The nonprofit advocacy group has won several religious freedom cases before the U.S. Supreme Court, including defending a Christian baker punished by Colorado for not baking a cake for a same-sex wedding.   

In 2016, Smith filed a pre-enforcement challenge to the Colorado Anti-Discrimination Act, arguing that the law would force her to provide services contradicting her belief that marriage is a union between one man and one woman.

Through her company, Smith wanted to start offering services to build wedding websites but didn't want to be required to build websites for same-sex weddings due to a religious objection to gay marriage.

In July 2021, a three-judge panel of the U.S. Court of Appeals for the 10th Circuit ruled against Smith in a 2-1 decision. The majority concluded that CADA was "a neutral law of general applicability, and that it is not unconstitutionally vague or overbroad."

"Colorado has a compelling interest in protecting both the dignity interests of members of marginalized groups and their material interests in accessing the commercial marketplace," Circuit Judge Mary Beck Briscoe, a Clinton appointee, wrote for the majority.

"When regulating commercial entities, like Appellants, public accommodations laws help ensure a free and open economy.
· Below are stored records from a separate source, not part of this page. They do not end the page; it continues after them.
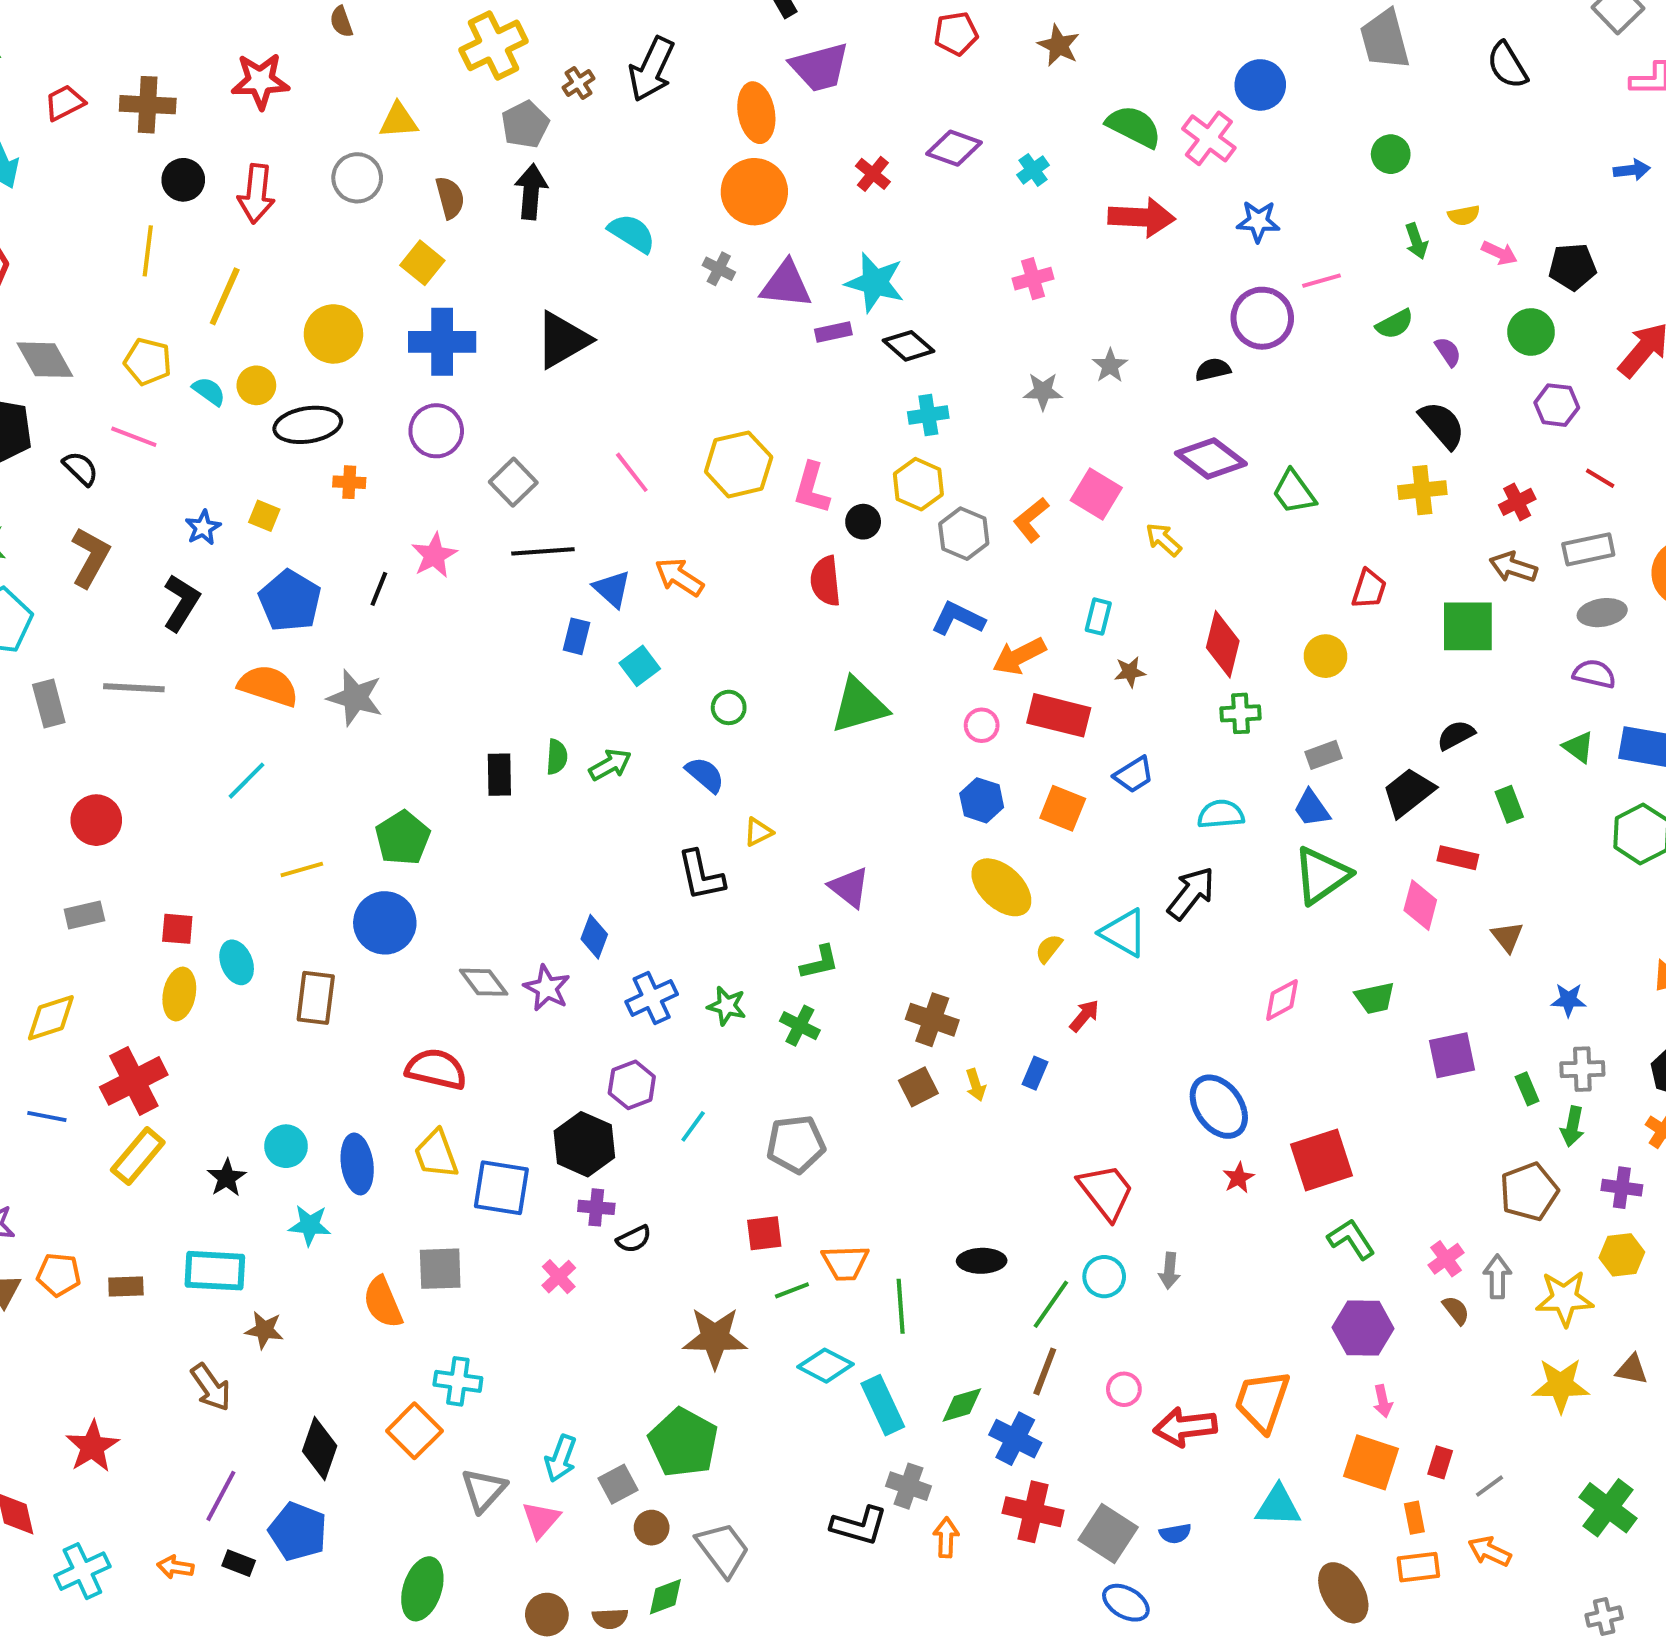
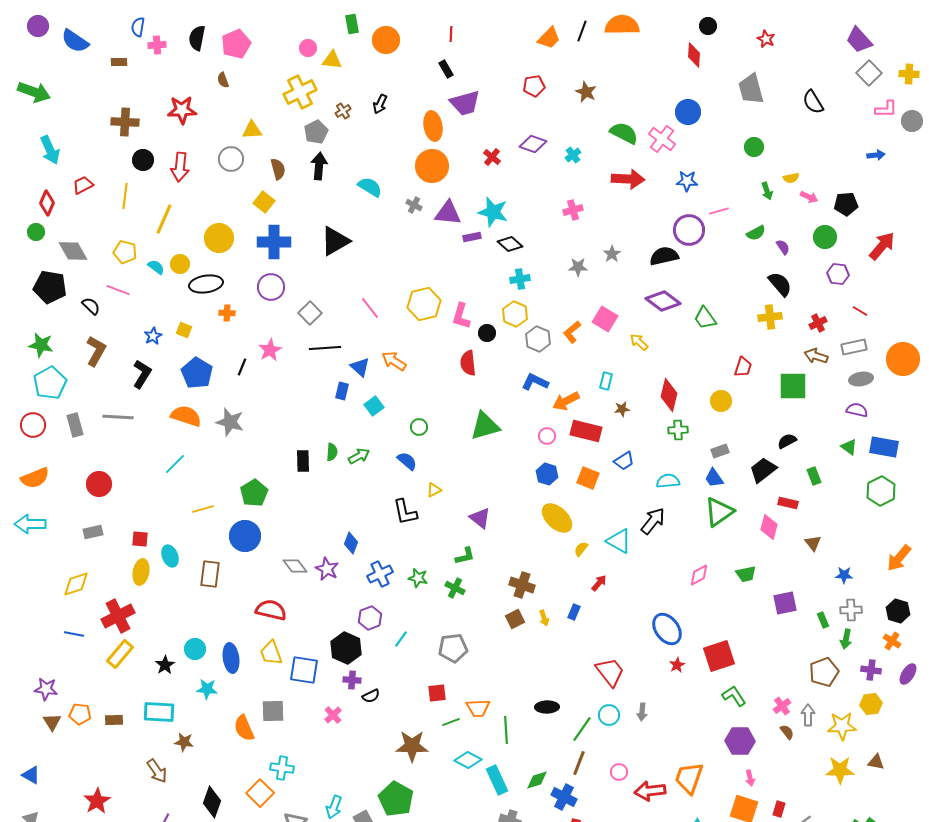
black arrow: (652, 69) -> (380, 104), size x0.6
red trapezoid: (65, 103) -> (83, 185), moved
black semicircle: (1213, 370) -> (664, 256), size x1.6

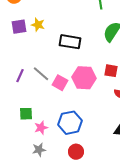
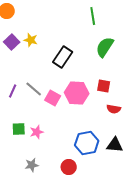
purple square: (19, 27) -> (12, 42), turned -35
black rectangle: (70, 42) -> (63, 57), turned -65
blue hexagon: (70, 123) -> (87, 143), moved
pink star: (41, 128) -> (37, 132), moved

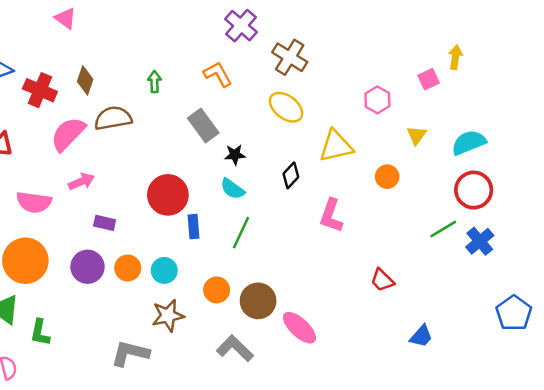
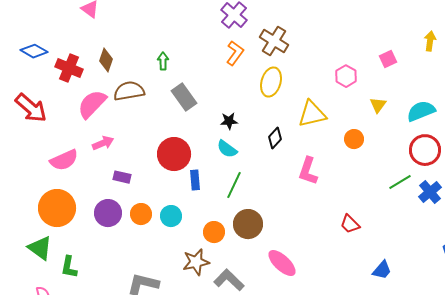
yellow arrow: (455, 57) -> (430, 41), moved
orange L-shape: (218, 74) -> (235, 53), moved, turned 65
yellow ellipse: (286, 107) -> (271, 82), turned 68
gray rectangle: (203, 125) -> (184, 97), moved
pink semicircle: (34, 202) -> (64, 160), turned -32
brown circle: (258, 301) -> (248, 224), moved
brown star: (168, 315) -> (196, 262), moved

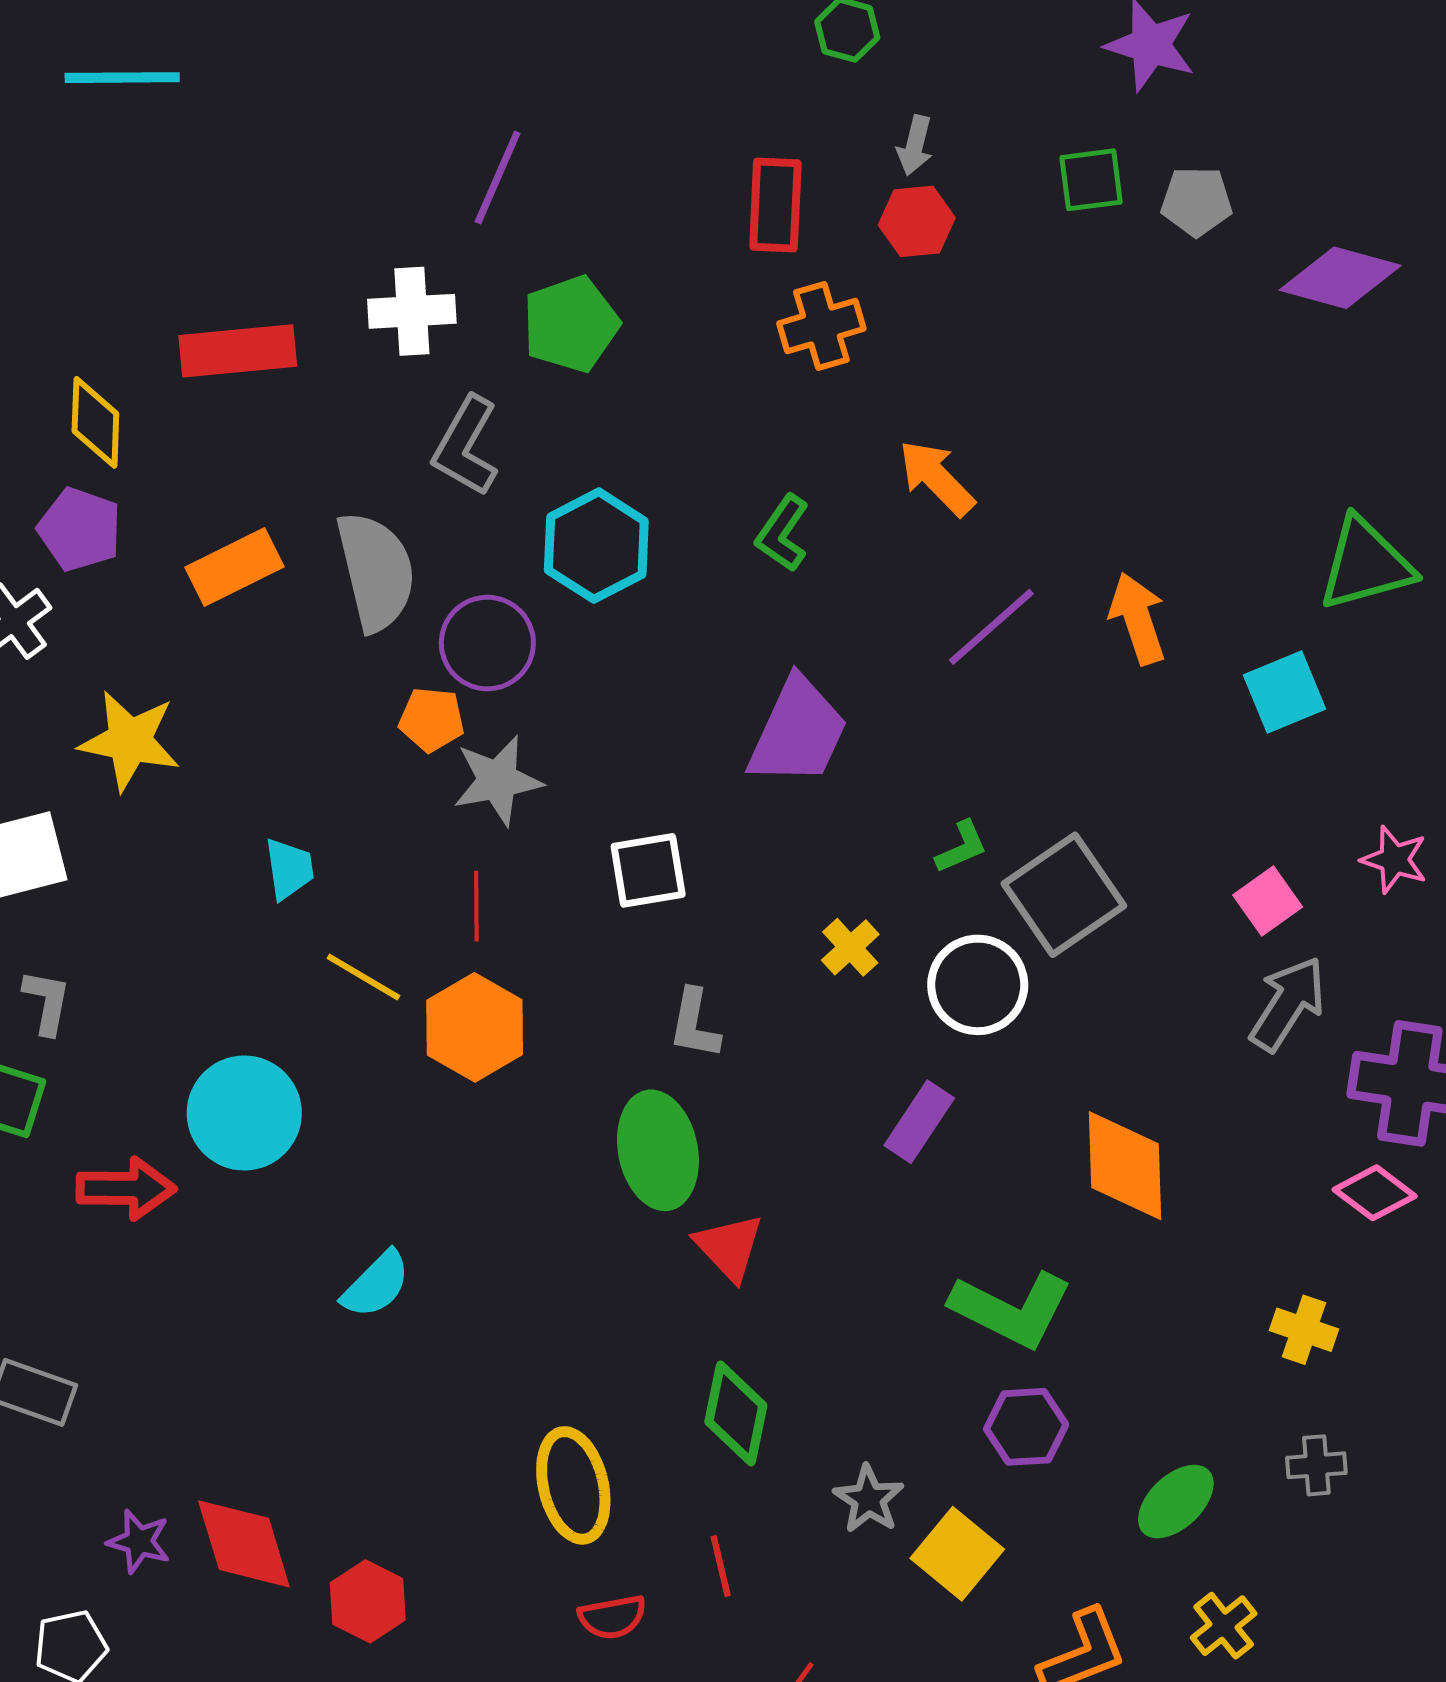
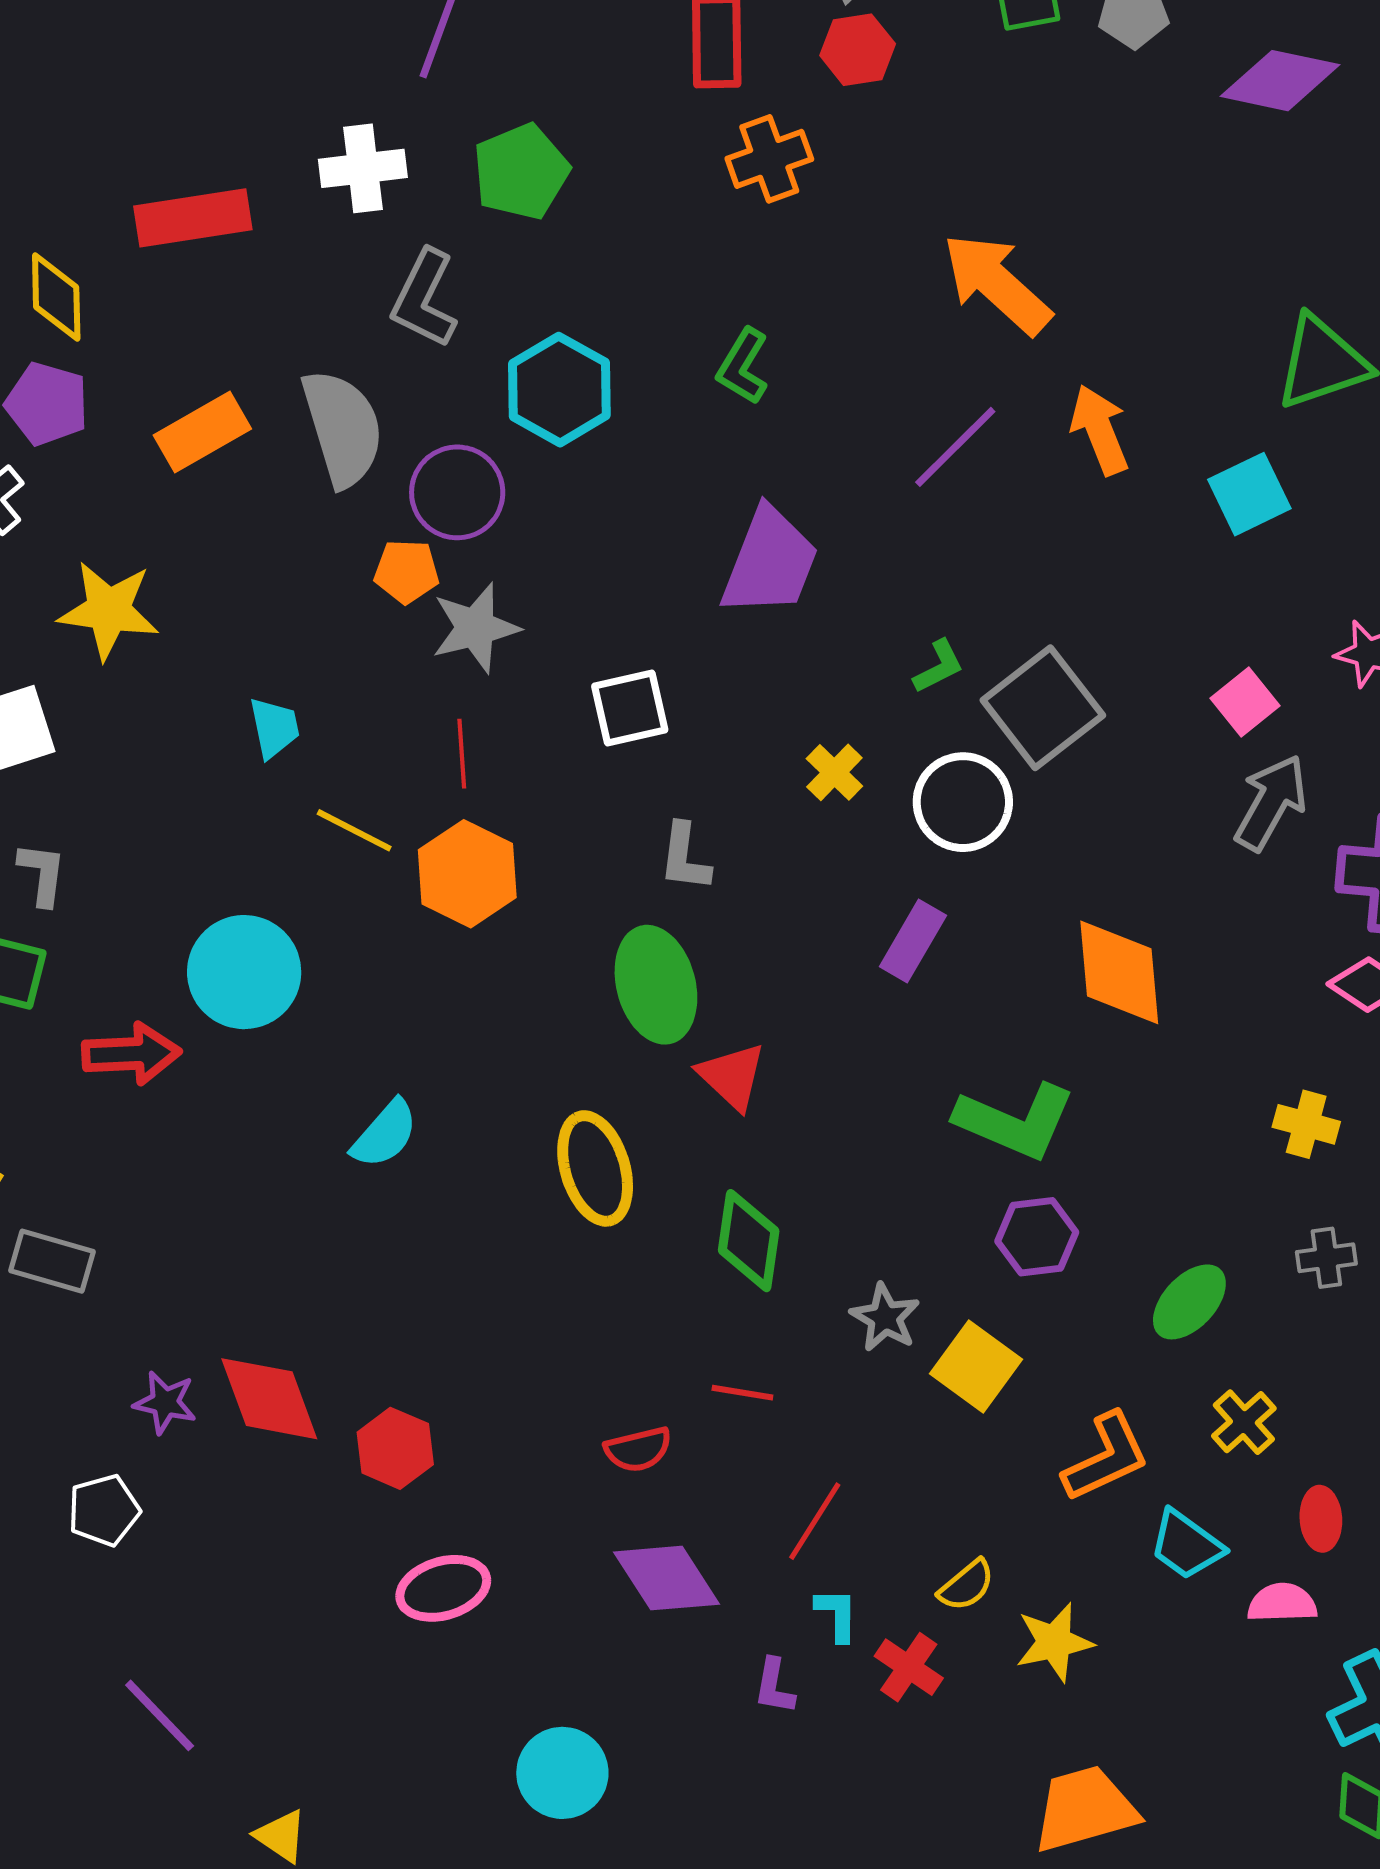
orange arrow: (937, 478) -> (997, 284), moved, size x1.4
yellow ellipse: (573, 1485) -> (595, 1168), moved
red line: (721, 1566) -> (742, 1393), turned -64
Thus, although the commercial nature of Appellants' business does not diminish their speech interest, it does provide Colorado with a state interest absent when regulating noncommercial activity."

Briscoe argued that "Colorado may prohibit speech that promotes unlawful activity, including unlawful discrimination" and rejected Smith's plan to post a statement on 303 Creative's website noting the business' refusal to create websites for same-sex weddings.

ADF appealed the ruling to the Supreme Court, which released an order in February agreeing to take up the First Amendment appeal.

"The petition for a writ of certiorari is granted limited to the following question: Whether applying a public-accommodation law to compel an artist to speak or stay silent violates the Free Speech Clause of the First Amendment," states the Supreme Court order.  

In 2018, the Supreme Court ruled 7-2 in favor of Colorado baker Jack Phillips, ruling that Colorado violated the Free Exercise Clause of the First Amendment by penalizing and being hostile to the Masterpiece Cakeshop owner for violating state discrimination law by refusing to bake a custom cake for a same-sex wedding.

Phillips, who ADF also represented, argues that using his artistic abilities to make a custom cake carries a significant First Amendment speech component and implicates his sincere religious beliefs.